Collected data
Content starts

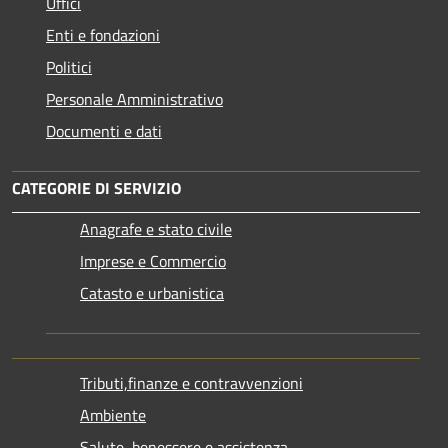
Uffici
Enti e fondazioni
Politici
Personale Amministrativo
Documenti e dati
CATEGORIE DI SERVIZIO
Anagrafe e stato civile
Imprese e Commercio
Catasto e urbanistica
Tributi,finanze e contravvenzioni
Ambiente
Salute, benessere e assistenza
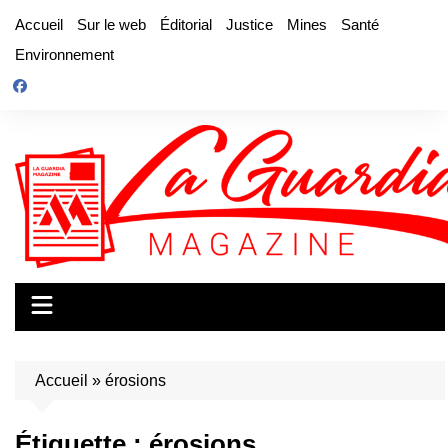
Aller
Accueil
Sur le web
Éditorial
Justice
Mines
Santé
au
Environnement
contenu
Accueil
»
érosions
Étiquette :
érosions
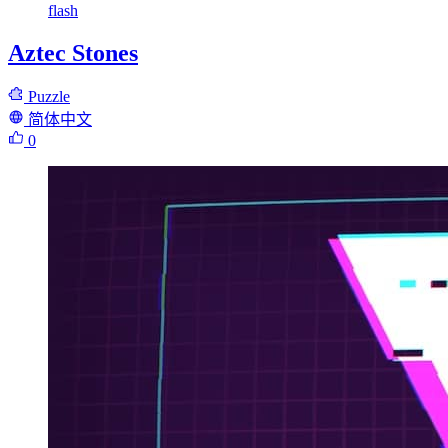
flash
Aztec Stones
Puzzle
简体中文
0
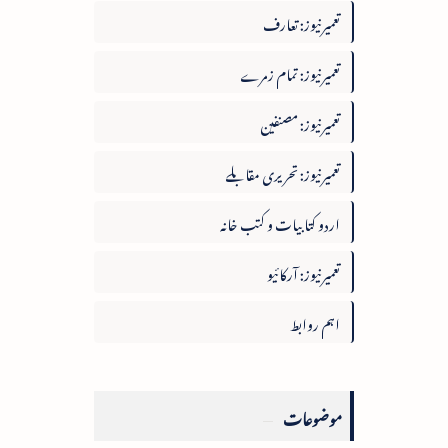
تعمیرنیوز: تعارف
تعمیرنیوز: تمام زمرے
تعمیرنیوز: مصنفین
تعمیرنیوز: تحریری مقابلے
اردو کتابیات و کتب خانہ
تعمیرنیوز: آرکائیو
اہم روابط
موضوعات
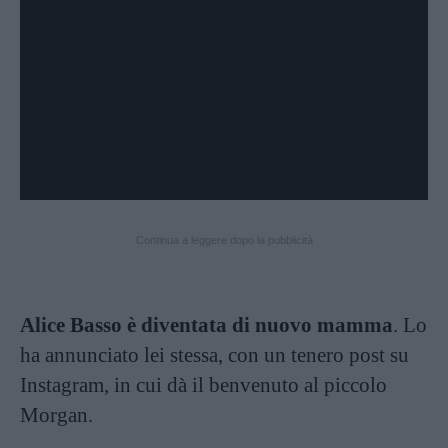
Continua a leggere dopo la pubblicità
Alice Basso è diventata di nuovo mamma
. Lo
ha annunciato lei stessa, con un tenero post su
Instagram, in cui dà il benvenuto al piccolo
Morgan.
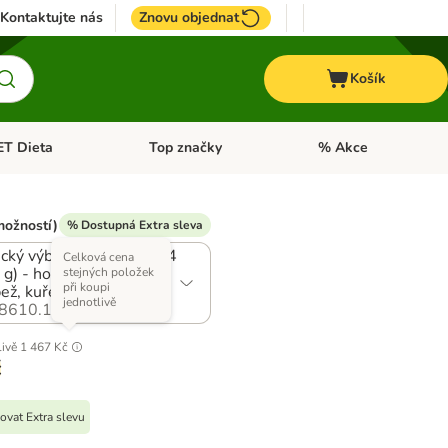
Kontaktujte nás
Znovu objednat
Košík
ET Dieta
Top značky
% Akce
t menu: Koně
Otevřít menu: + VET Dieta
Otevřít menu: Top znač
možností)
% Dostupná Extra sleva
ický výběr v omáčce (144
Celková cena
 g) - hovězí, jehněčí,
stejných položek
při koupi
ež, kuře
jednotlivě
8610.18
livě
1 467 Kč
č
ovat Extra slevu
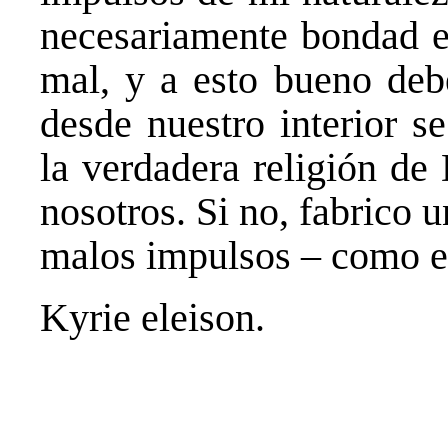
necesariamente bondad e
mal, y a esto bueno debe
desde nuestro interior s
la verdadera religión de
nosotros. Si no, fabrico u
malos impulsos – como el
Kyrie eleison.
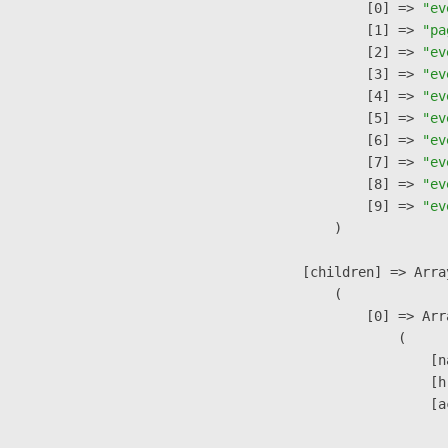
                    [0] => 
"ev
                    [1] => 
"pa
                    [2] => 
"ev
                    [3] => 
"ev
                    [4] => 
"ev
                    [5] => 
"ev
                    [6] => 
"ev
                    [7] => 
"ev
                    [8] => 
"ev
                    [9] => 
"ev
                )

            [children] => Array
                (

                    [0] => Arra
                        (

                            [n
                            [h
                            [a
                               
                              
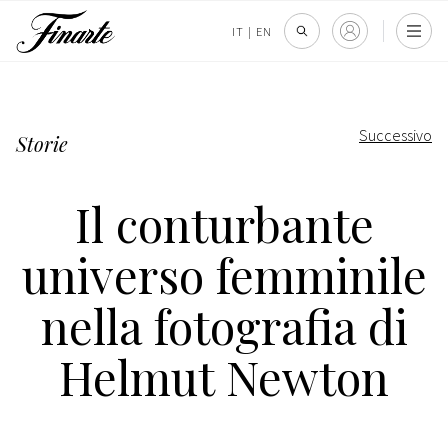
IT
|
EN
Successivo
Storie
Il conturbante
universo femminile
nella fotografia di
Helmut Newton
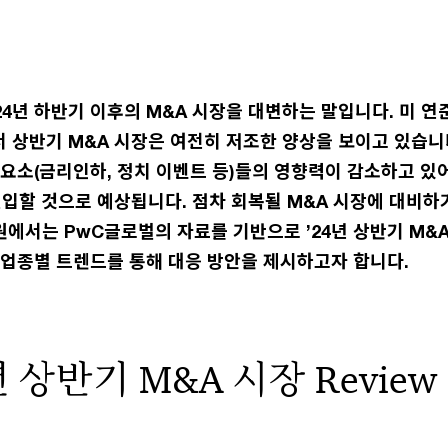
, 2024년 하반기 이후의 M&A 시장을 대변하는 말입니다. 미 
 상반기 M&A 시장은 여전히 저조한 양상을 보이고 있습니
 요소(금리인하, 정치 이벤트 등)들의 영향력이 감소하고 있
진입할 것으로 예상됩니다. 점차 회복될 M&A 시장에 대비하
에서는 PwC글로벌의 자료를 기반으로 ’24년 상반기 M&
 업종별 트렌드를 통해 대응 방안을 제시하고자 합니다.
4년 상반기 M&A 시장 Review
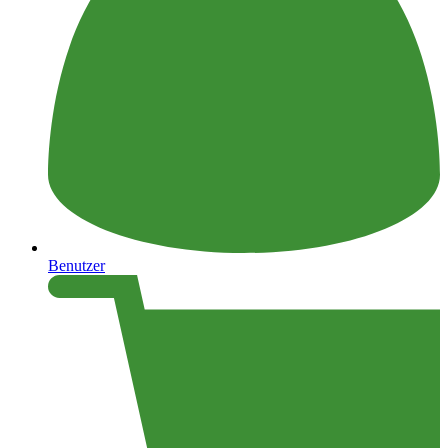
Benutzer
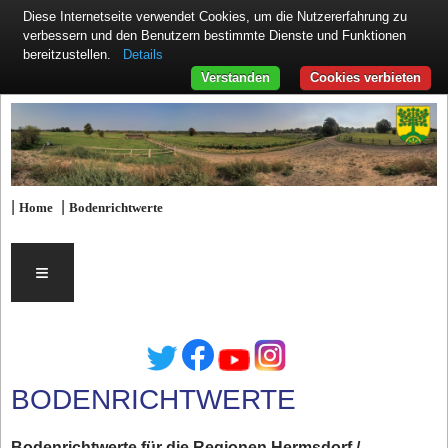
Diese Internetseite verwendet Cookies, um die Nutzererfahrung zu
verbessern und den Benutzern bestimmte Dienste und Funktionen
Details
bereitzustellen.
Verstanden
Cookies verbieten
|
|
Home
Bodenrichtwerte
≡
BODENRICHTWERTE
Bodenrichtwerte für die Regionen Hermsdorf /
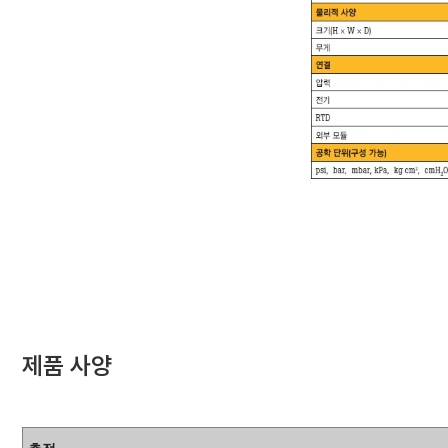
제품 사양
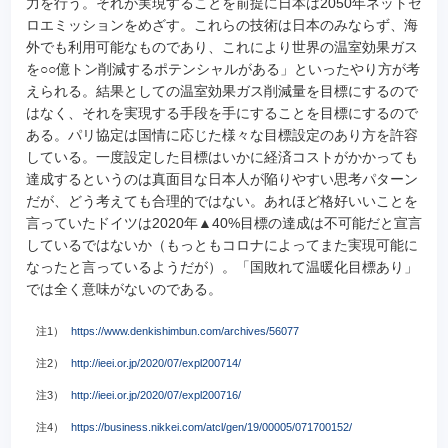
力を行う。それが実現することを前提に日本は2050年ネットゼ
ロエミッションをめざす。これらの技術は日本のみならず、海
外でも利用可能なものであり、これにより世界の温室効果ガス
を○○億トン削減するポテンシャルがある」といったやり方が考
えられる。結果としての温室効果ガス削減量を目標にするので
はなく、それを実現する手段を手にすることを目標にするので
ある。パリ協定は国情に応じた様々な目標設定のあり方を許容
している。一度設定した目標はいかに経済コストがかかっても
達成するというのは真面目な日本人が陥りやすい思考パターン
だが、どう考えても合理的ではない。あれほど格好いいことを
言っていたドイツは2020年▲40%目標の達成は不可能だと宣言
しているではないか（もっともコロナによってまた実現可能に
なったと言っているようだが）。「国敗れて温暖化目標あり」
では全く意味がないのである。
注1）
https://www.denkishimbun.com/archives/56077
注2）
http://ieei.or.jp/2020/07/expl200714/
注3）
http://ieei.or.jp/2020/07/expl200716/
注4）
https://business.nikkei.com/atcl/gen/19/00005/071700152/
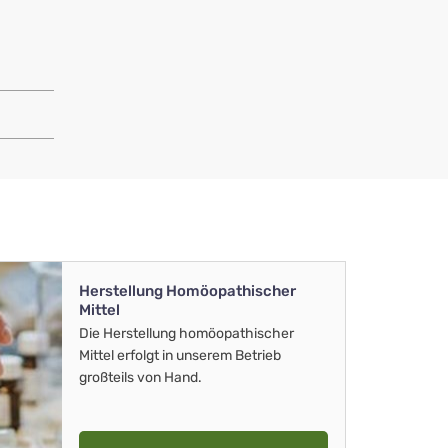
Herstellung Homöopathischer
Mittel
Die Herstellung homöopathischer
Mittel erfolgt in unserem Betrieb
großteils von Hand.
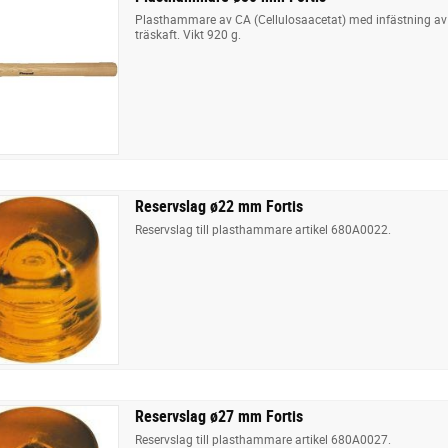
Plasthammare av CA (Cellulosaacetat) med infästning av 
träskaft. Vikt 920 g.
Reservslag ø22 mm Fortis
Reservslag till plasthammare artikel 680A0022.
Reservslag ø27 mm Fortis
Reservslag till plasthammare artikel 680A0027.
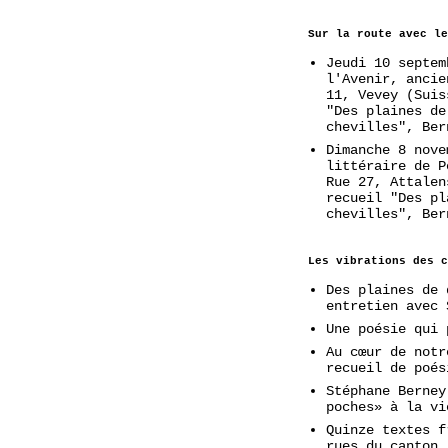
Sur la route avec le
Jeudi 10 septem
l'Avenir, ancie
11, Vevey (Suis
"Des plaines de
chevilles", Ber
Dimanche 8 nove
littéraire de P
Rue 27, Attalen
recueil "Des pl
chevilles", Ber
Les vibrations des c
Des plaines de 
entretien avec 
Une poésie qui 
Au cœur de notr
recueil de poés
Stéphane Berney
poches» à la vi
Quinze textes f
rues du canton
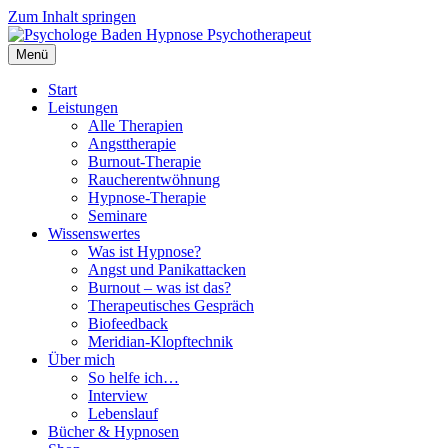
Zum Inhalt springen
Menü
Start
Leistungen
Alle Therapien
Angsttherapie
Burnout-Therapie
Raucherentwöhnung
Hypnose-Therapie
Seminare
Wissenswertes
Was ist Hypnose?
Angst und Panikattacken
Burnout – was ist das?
Therapeutisches Gespräch
Biofeedback
Meridian-Klopftechnik
Über mich
So helfe ich…
Interview
Lebenslauf
Bücher & Hypnosen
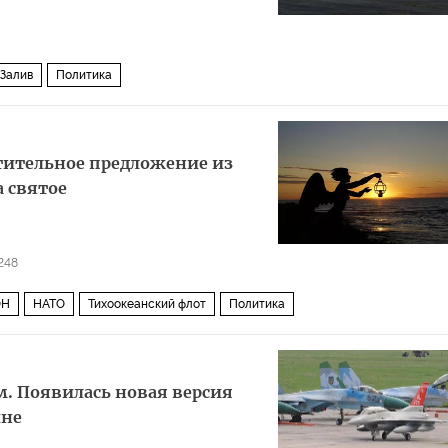
Залив
Политика
тительное предложение из
 святое
248
ОН
НАТО
Тихоокеанский флот
Политика
ам. Появилась новая версия
ине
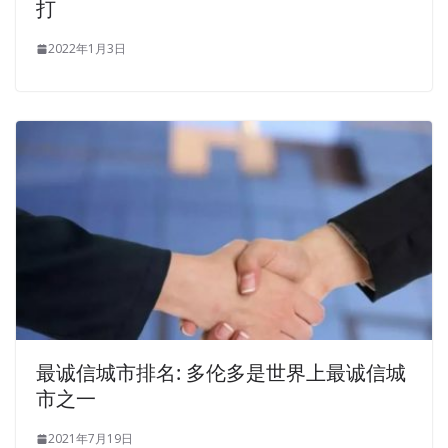
打
2022年1月3日
最诚信城市排名: 多伦多是世界上最诚信城
市之一
2021年7月19日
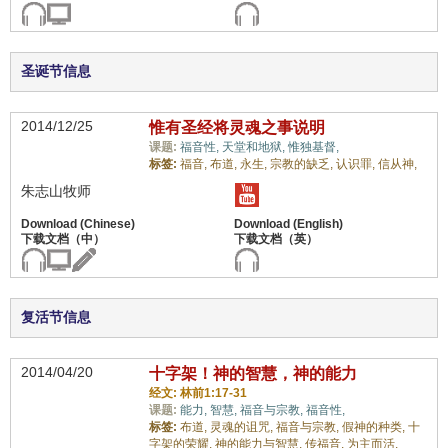
圣诞节信息
2014/12/25
惟有圣经将灵魂之事说明
课题:
福音性,
天堂和地狱,
惟独基督,
标签:
福音,
布道,
永生,
宗教的缺乏,
认识罪,
信从神,
朱志山牧师
复活节信息
2014/04/20
十字架！神的智慧，神的能力
经文: 林前1:17-31
课题:
能力,
智慧,
福音与宗教,
福音性,
标签:
布道,
灵魂的诅咒,
福音与宗教,
假神的种类,
十
字架的荣耀,
神的能力与智慧,
传福音,
为主而活,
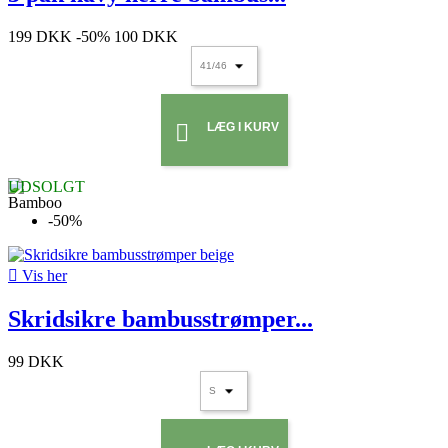
199 DKK
-50%
100 DKK
LÆG I KURV

UDSOLGT
-50%

Vis her
Skridsikre bambusstrømper...
99 DKK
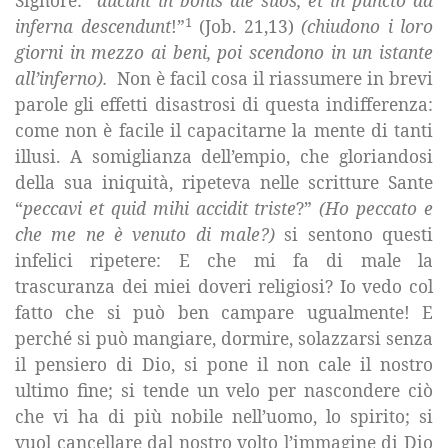
Signore: “
ducunt in bonis die suos, et in puncto ad
1
inferna descendunt
!”
(Job. 21,13)
(chiudono i loro
giorni in mezzo ai beni, poi scendono in un istante
all’inferno).
Non è facil cosa il riassumere in brevi
parole gli effetti disastrosi di questa indifferenza:
come non è facile il capacitarne la mente di tanti
illusi. A somiglianza dell’empio, che gloriandosi
della sua iniquità, ripeteva nelle scritture Sante
“
peccavi et quid mihi accidit triste
?”
(Ho peccato e
che me ne è venuto di male?)
si sentono questi
infelici ripetere: E che mi fa di male la
trascuranza dei miei doveri religiosi? Io vedo col
fatto che si può ben campare ugualmente! E
perché si può mangiare, dormire, solazzarsi senza
il pensiero di Dio, si pone il non cale il nostro
ultimo fine; si tende un velo per nascondere ciò
che vi ha di più nobile nell’uomo, lo spirito; si
vuol cancellare dal nostro volto l’immagine di Dio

Content ends

__GOAL OF THE EXERCISE__: In the records above, find the line with "Tributi,finanze e contravvenzioni" and the line with "mal, y a esto bueno debe"; please transcribe exactly those two lines and all lines between them, omitting any picture.

__EXPECTED ANSWER__:
Tributi,finanze e contravvenzioni
Ambiente
Salute, benessere e assistenza
Aller
Accueil
Sur le web
Éditorial
Justice
Mines
Santé
au
Environnement
contenu
Accueil
»
érosions
Étiquette :
érosions
flash
Aztec Stones
Puzzle
简体中文
0
تعمیرنیوز: تعارف
تعمیرنیوز: تمام زمرے
تعمیرنیوز: مصنفین
تعمیرنیوز: تحریری مقابلے
اردو کتابیات و کتب خانہ
تعمیرنیوز: آرکائیو
اہم روابط
موضوعات
Continua a leggere dopo la pubblicità
Alice Basso è diventata di nuovo mamma
. Lo
ha annunciato lei stessa, con un tenero post su
Instagram, in cui dà il benvenuto al piccolo
Morgan.
Kontaktujte nás
Znovu objednat
Košík
ET Dieta
Top značky
% Akce
t menu: Koně
Otevřít menu: + VET Dieta
Otevřít menu: Top znač
možností)
% Dostupná Extra sleva
ický výběr v omáčce (144
Celková cena
 g) - hovězí, jehněčí,
stejných položek
při koupi
ež, kuře
jednotlivě
8610.18
livě
1 467 Kč
č
ovat Extra slevu
necesariamente bondad e
mal, y a esto bueno debe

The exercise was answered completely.